2. Rich text fields (using a built-in TinyMCE WYSYWIG editor)
3. Newly created fields (i.e., you click a + button and it creates a new Multiple choice question). This was something I couldn't figure out when I was using the Mechanize module.
4. Each item type has a slightly different setup, so I'd have to create a function for each separate type.

Looking at the source code for these pages, I see lots of references to Javascript.

At this point, I'm not interested in uploading images, video, or audio (all of which are supported by the TinyMCE editor). Mostly, I'd like for text to inputted in these fields and then submitted. Eventually, this would be part of a bigger program that would automatically create activities from a transcript, or a csv of words and definitions.

I've started to play around with Selenium, which seems like it might be appropriate (although it seems to be more about regression testing) but I was wondering what some of you experts would do, when faced with a similar task. As I mentioned, I know a bit of Perl and am quickly learning Python.

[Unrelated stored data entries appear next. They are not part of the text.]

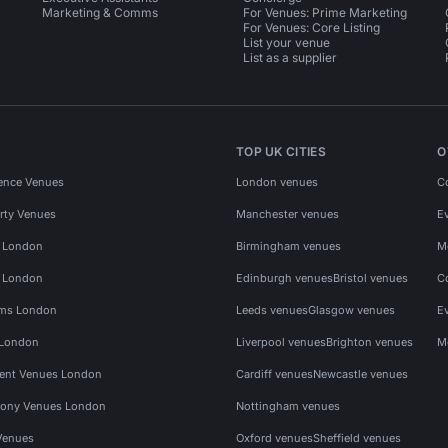
Marketing & Comms
For Venues: Prime Marketing
For Venues: Core Listing
List your venue
List as a supplier
TOP UK CITIES
O
ence Venues
London venues
C
rty Venues
Manchester venues
E
s London
Birmingham venues
M
s London
Edinburgh venues
Bristol venues
C
ms London
Leeds venues
Glasgow venues
E
 London
Liverpool venues
Brighton venues
M
vent Venues London
Cardiff venues
Newcastle venues
ony Venues London
Nottingham venues
Venues
Oxford venues
Sheffield venues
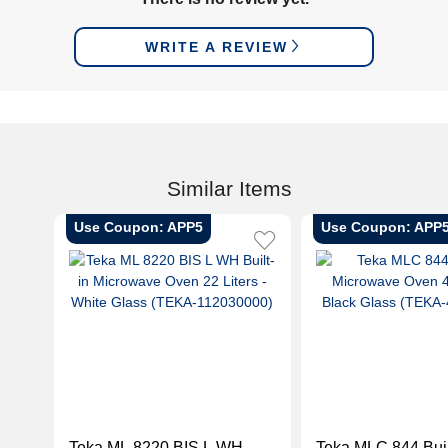
WRITE A REVIEW
Similar Items
Use Coupon: APP5
Use Coupon: APP
Teka ML 8220 BIS L WH
Teka MLC 844 Buil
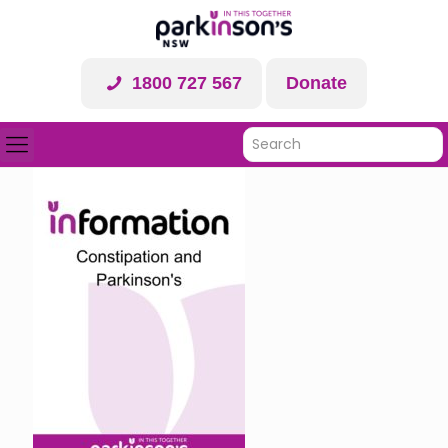
1800 727 567
Donate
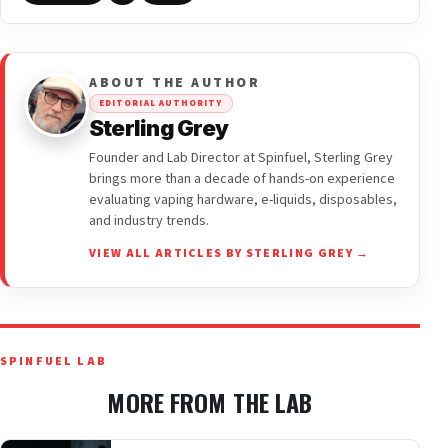
ABOUT THE AUTHOR
EDITORIAL AUTHORITY
Sterling Grey
Founder and Lab Director at Spinfuel, Sterling Grey
brings more than a decade of hands-on experience
evaluating vaping hardware, e-liquids, disposables,
and industry trends.
VIEW ALL ARTICLES BY STERLING GREY →
SPINFUEL LAB
MORE FROM THE LAB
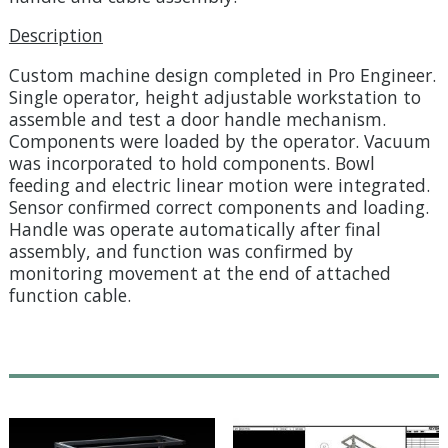
Description
Custom machine design completed in Pro Engineer.
Single operator, height adjustable workstation to
assemble and test a door handle mechanism.
Components were loaded by the operator. Vacuum
was incorporated to hold components. Bowl
feeding and electric linear motion were integrated.
Sensor confirmed correct components and loading.
Handle was operate automatically after final
assembly, and function was confirmed by
monitoring movement at the end of attached
function cable.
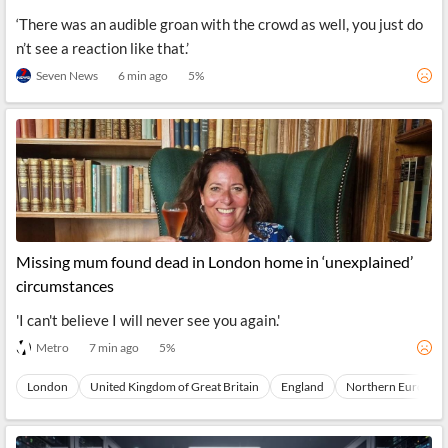
‘There was an audible groan with the crowd as well, you just do
n’t see a reaction like that.’
Seven News
6 min ago
5
%
Missing mum found dead in London home in ‘unexplained’
circumstances
'I can't believe I will never see you again.'
Metro
7 min ago
5
%
London
United Kingdom of Great Britain
England
Northern Europe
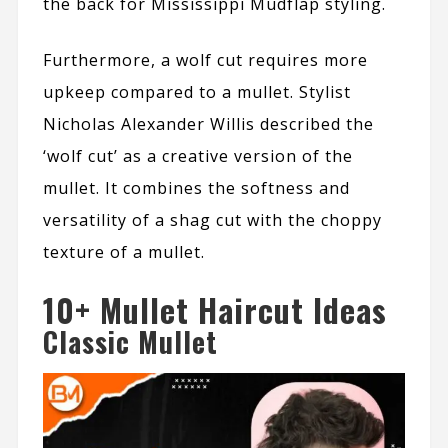
the back for Mississippi Mudflap styling.
Furthermore, a wolf cut requires more
upkeep compared to a mullet. Stylist
Nicholas Alexander Willis
described the
‘wolf cut’ as a creative version of the
mullet. It combines the softness and
versatility of a shag cut with the choppy
texture of a mullet.
10+ Mullet Haircut Ideas
Classic Mullet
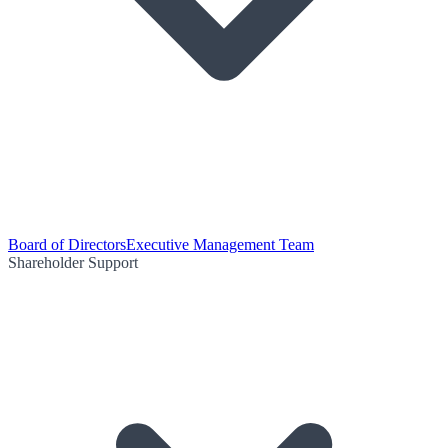
Board of Directors
Executive Management Team
Shareholder Support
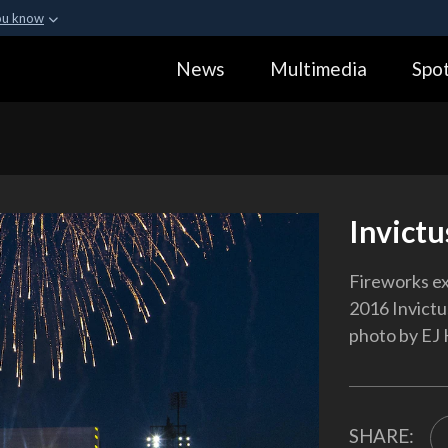
ou know
Secure .gov webs
News
Multimedia
Spot
ization in the United
A
lock (
)
or
https:
Share sensitive informa
Invictu
Fireworks ex
2016 Invictu
photo by EJ
SHARE:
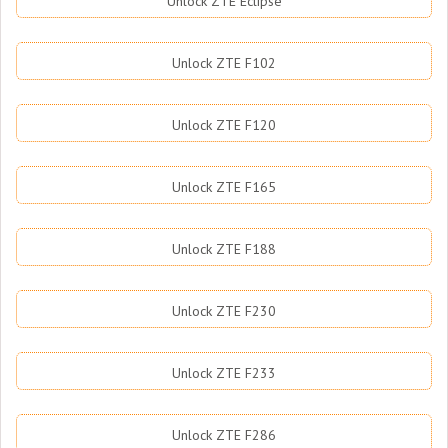
Unlock ZTE Eclipse
Unlock ZTE F102
Unlock ZTE F120
Unlock ZTE F165
Unlock ZTE F188
Unlock ZTE F230
Unlock ZTE F233
Unlock ZTE F286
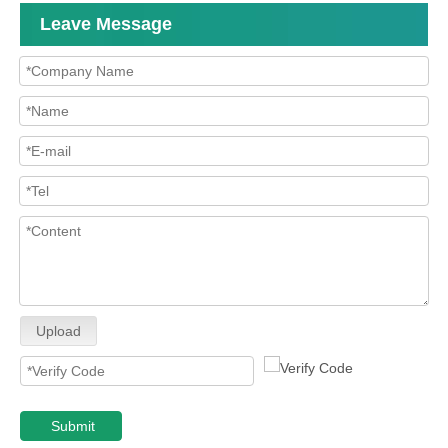
Leave Message
Upload
Submit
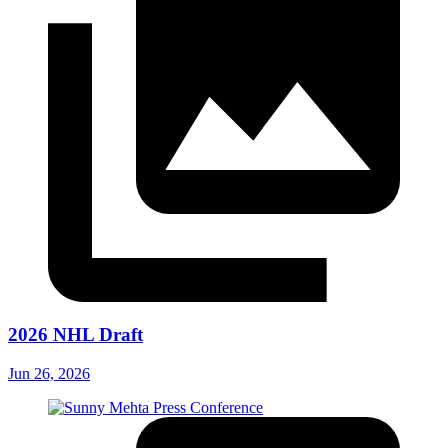
2026 NHL Draft
Jun 26, 2026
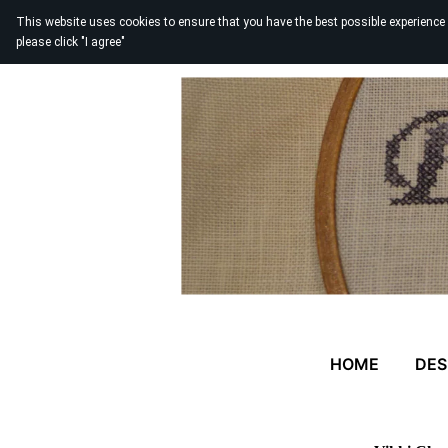
This website uses cookies to ensure that you have the best possible experience
please click "I agree"
HOME
DES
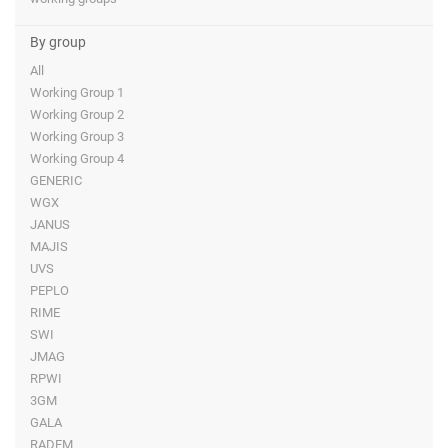
By group
All
Working Group 1
Working Group 2
Working Group 3
Working Group 4
GENERIC
WGX
JANUS
MAJIS
UVS
PEPLO
RIME
SWI
JMAG
RPWI
3GM
GALA
RADEM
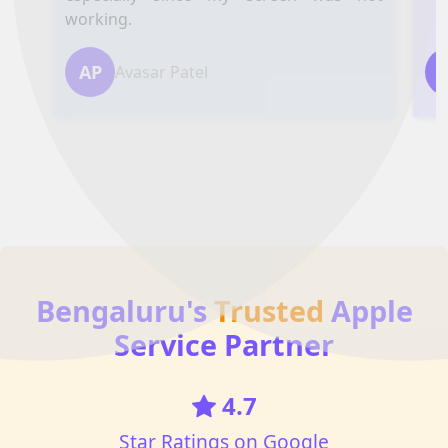
working.
AP
Avasar Patel
Bengaluru's
Trusted
Apple
Service Partner
4.7
Star Ratings on Google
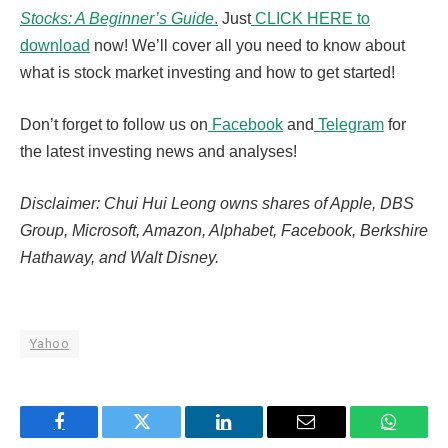
Stocks: A Beginner’s Guide
.
Just
CLICK HERE to
download
now! We’ll cover all you need to know about
what is stock market investing and how to get started!
Don’t forget to follow us on
Facebook
and
Telegram
for
the latest investing news and analyses!
Disclaimer: Chui Hui Leong owns shares of Apple, DBS
Group, Microsoft, Amazon, Alphabet, Facebook, Berkshire
Hathaway, and Walt Disney.
Yahoo
Facebook
Twitter
LinkedIn
Email
WhatsA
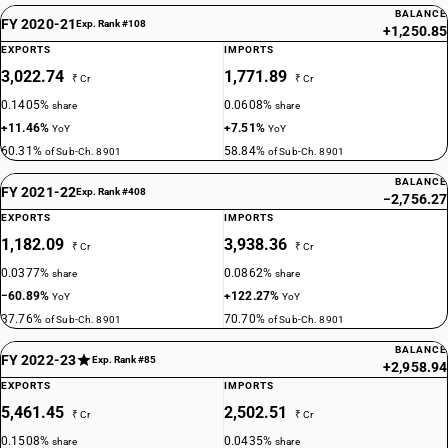
BALANCE
FY 2020-21
Exp. Rank #108
+1,250.85
EXPORTS
IMPORTS
3,022.74
1,771.89
₹ Cr
₹ Cr
0.1405%
0.0608%
share
share
+11.46%
+7.51%
YoY
YoY
60.31%
58.84%
of Sub-Ch. 8901
of Sub-Ch. 8901
BALANCE
FY 2021-22
Exp. Rank #408
−2,756.27
EXPORTS
IMPORTS
1,182.09
3,938.36
₹ Cr
₹ Cr
0.0377%
0.0862%
share
share
−60.89%
+122.27%
YoY
YoY
37.76%
70.70%
of Sub-Ch. 8901
of Sub-Ch. 8901
BALANCE
FY 2022-23
Exp. Rank #85
+2,958.94
EXPORTS
IMPORTS
5,461.45
2,502.51
₹ Cr
₹ Cr
0.1508%
0.0435%
share
share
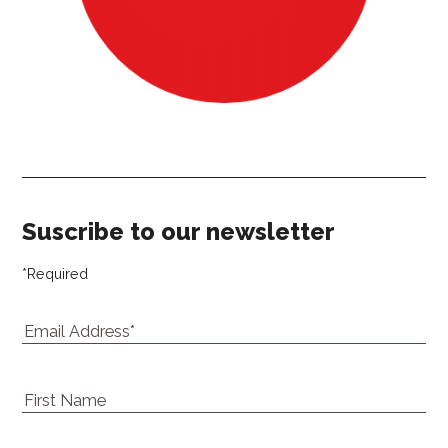
Our newsletter
Suscribe to our newsletter
*
Required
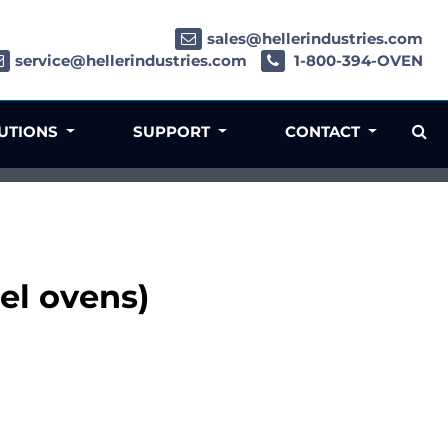
sales@hellerindustries.com
service@hellerindustries.com
1-800-394-OVEN
LUTIONS
SUPPORT
CONTACT
el ovens)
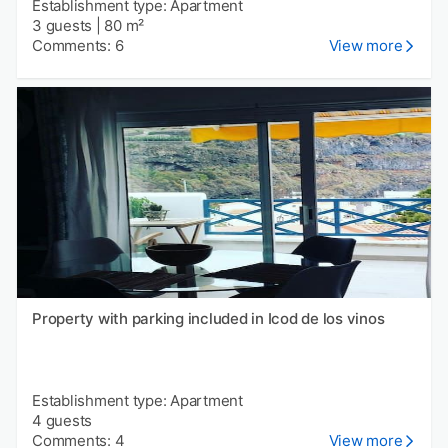
Establishment type: Apartment
3 guests
|
80 m²
Comments: 6
View more
Property with parking included in Icod de los vinos
Establishment type: Apartment
4 guests
Comments: 4
View more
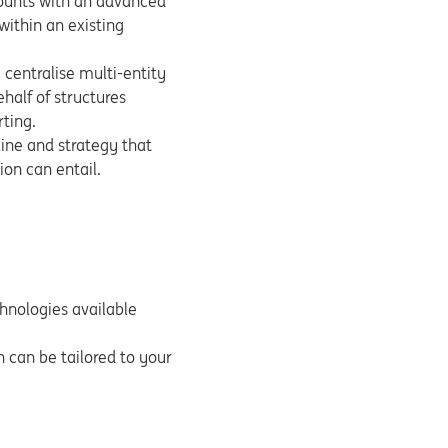
counts with an advanced
ithin an existing
, centralise multi-entity
half of structures
rting.
line and strategy that
ion can entail.
echnologies available
on can be tailored to your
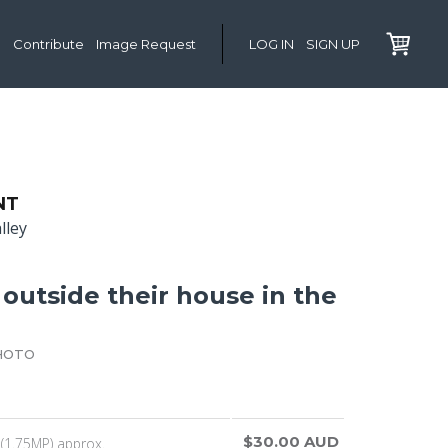
Contribute
Image Request
LOG IN
SIGN UP
NT
lley
outside their house in the
HOTO
$30.00 AUD
(1.75MP) approx.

Curious to hear your thoughts... thanks in advance!
posted by mammary16 to Computers & Internet (2 answers total) 2 users marked this as a favorite
 
I've used AutoHotKey, Selenium and iMacros to do web automation, e.g. importing data from csv files and using it to manipulate html widgets (enter text, select stuff). The tricky part used to be importing data and be able to identify and manipulate the widgets. I think you just have to try these tools out and find the one that's the least complex and gets the job done.
posted by Foci for Analysis at 3:22 AM on September 12, 2011


Could you do some kind of shell scripting that issues wget requests? Import the data, build URLs, send them out. Incidentally, there are plenty of libraries to parse XML, but not all of them do it well. You might consider storing the data in YAML or a custom format that's easier to parse.

Alternatively, GreaseMonkey might work. I'm not really familiar with it, but I believe it lets you execute JavaScript on a page, and looks like it works with jQuery, so you could view source on the page to figure out how to identify the fields, buttons, etc., then do something like:

jQuery("#add_question_button").click();
jQuery("input[name=question]").val(questions[0]);
jQuery("input[name=answer]").val(answers[0]);
jQuery("#form").submit();

I don't know how the data import would work, but it might be worth looking into.